Process optimization of porous Al2O3 filter via layered extrusion forming

Abstract

ABSTRACT Porous ceramic filters have great potential in alloy casting fields to reduce casting defects such as reoxidation inclusions and pores. However, the uniform shape and size distribution is critically restricted by the conventional manufacturing process. Herein, an additive manufacturing method, layered extrusion forming, was applied for rapidly preparing porous Al2O3 ceramic filters with controllable pores morphology and overall application performance, including the flexural strength and total porosity. This paper firstly investigated the characteristics of the extruded filaments, then optimized the process parameters (the filling rate, extrusion nozzle diameter, and filling angle) of layered extrusion forming through an orthogonal experiment and a response surface analysis.

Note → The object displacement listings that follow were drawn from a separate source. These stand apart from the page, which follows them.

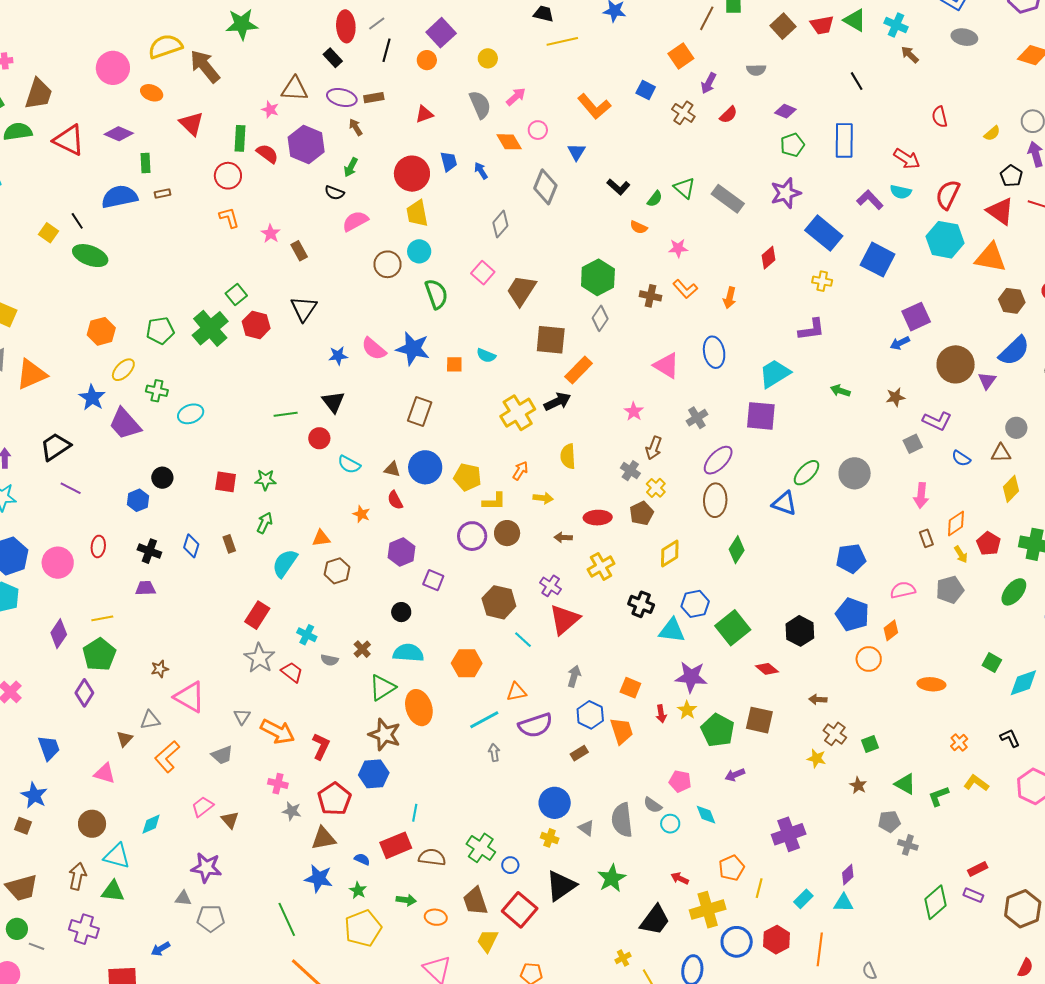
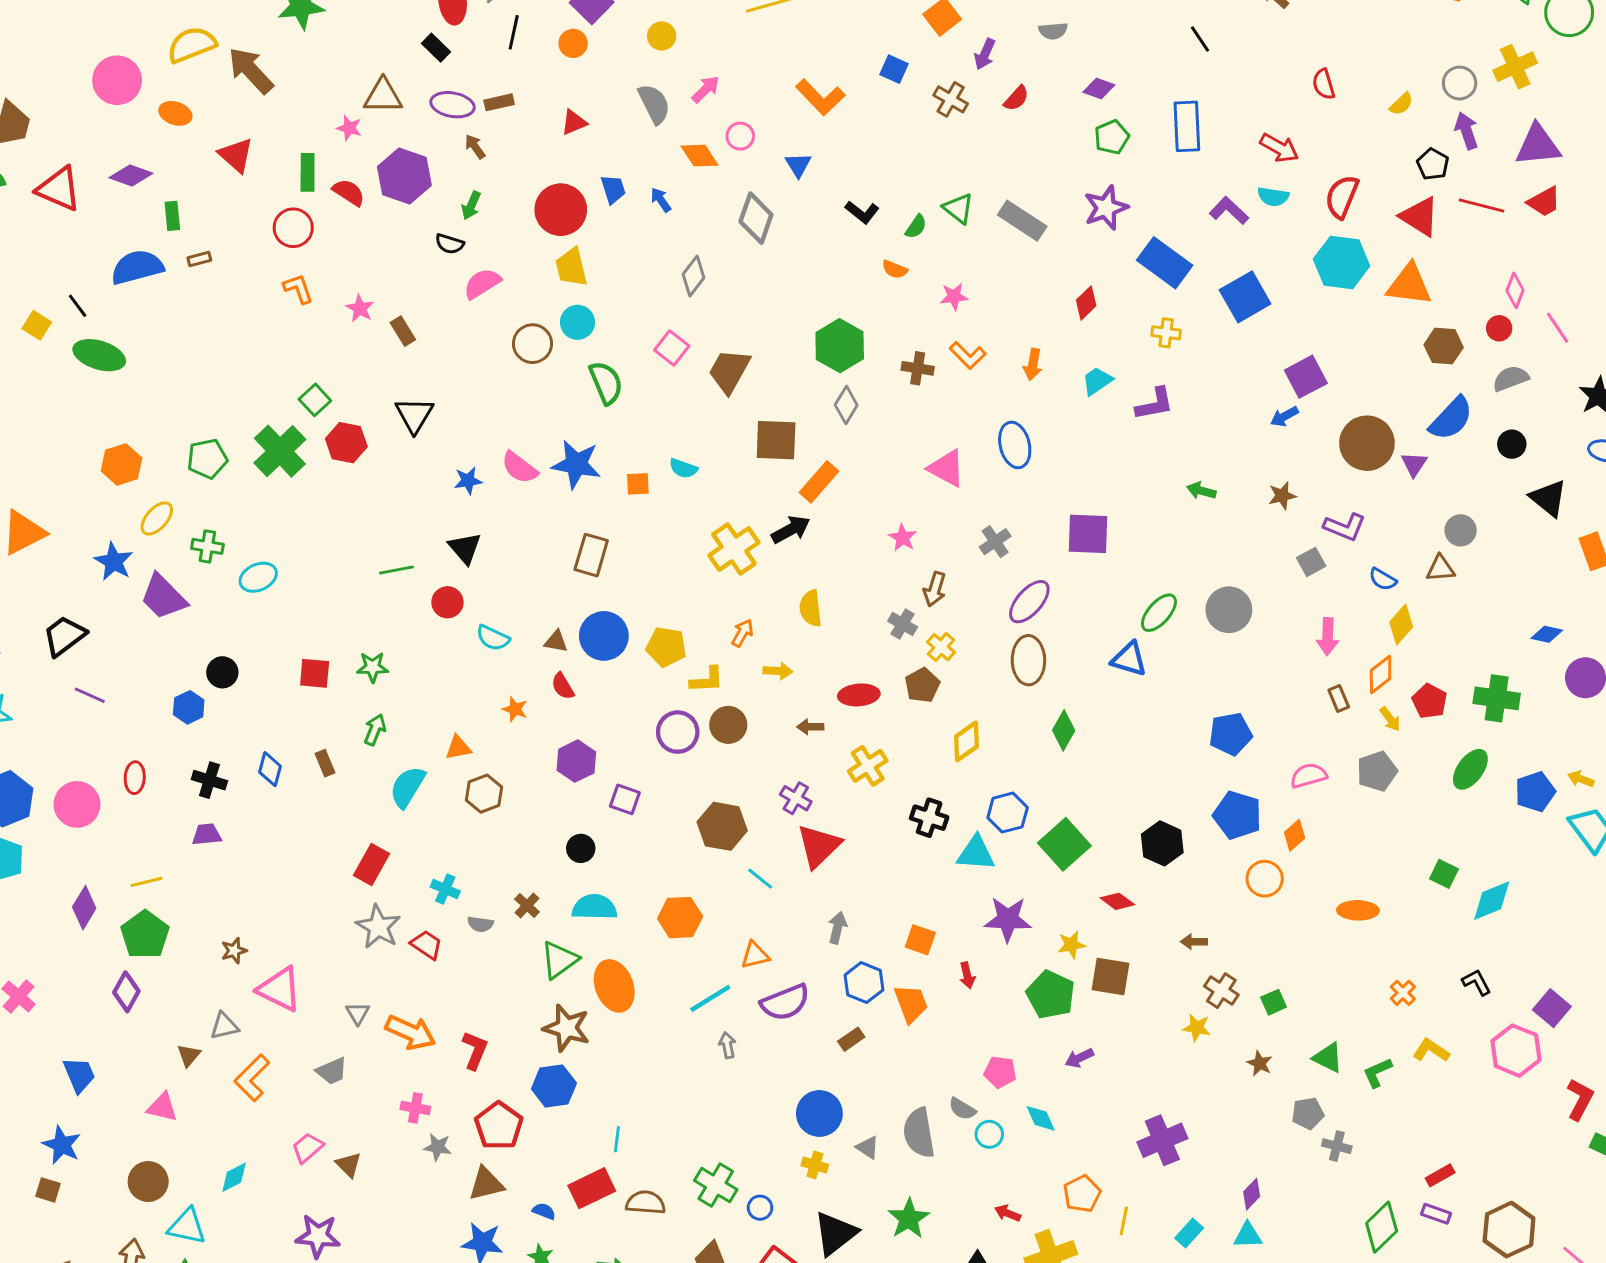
blue square: (878, 260) -> (1245, 297), turned 36
cyan trapezoid: (775, 374) -> (1097, 381), moved, size x0.7
yellow diamond: (1011, 489) -> (1401, 625), moved
yellow star: (687, 710) -> (1071, 945), moved, turned 30

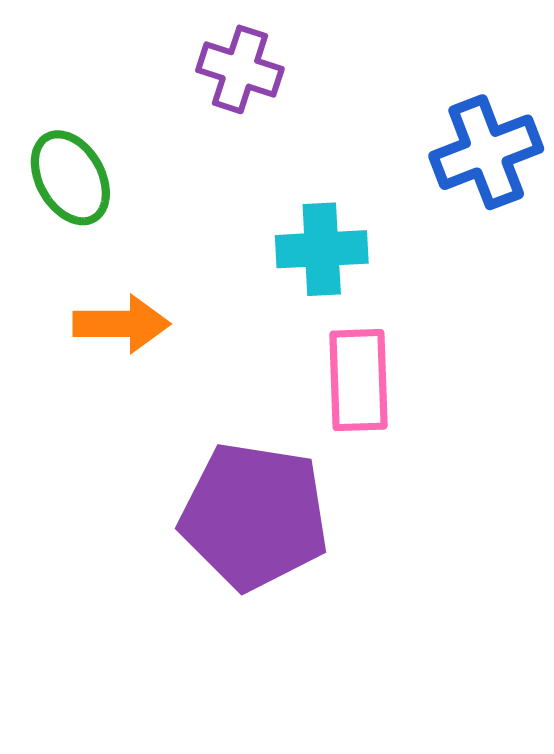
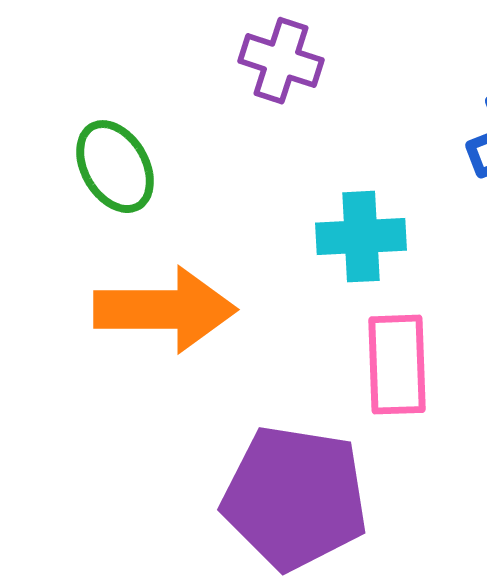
orange arrow: (121, 324) -> (165, 310), size x1.5

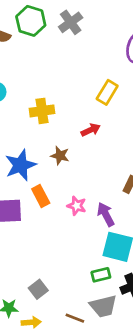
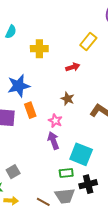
brown star: (60, 156) -> (68, 99), moved
purple arrow: (106, 214) -> (53, 141), moved
gray square: (38, 289) -> (13, 172), moved

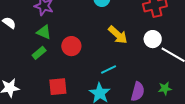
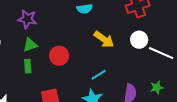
green triangle: (44, 32) -> (30, 45), turned -35
green rectangle: (39, 53) -> (28, 66), turned -48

Finally, based on the flexural strength, total porosity, and linear shrinkage, the optimum sintering temperature was determined to achieve the proper formation of porous Al2O3 ceramic filters with adequate strength and porosity properties. Results show that when prepared at the 20% filling rate, the 0.34 mm extrusion nozzle diameter, the 0/90/45/-45° filling angle, and sintered at 1400°C, the porous Al2O3 ceramic filter sample possesses excellent comprehensive performance. Under the optimized parameters, the flexural strength 14.35MPa, the total porosity is 67.6%, the macroscopic porosity is 53.40%, and the linear shrinkage rate is 2.51%.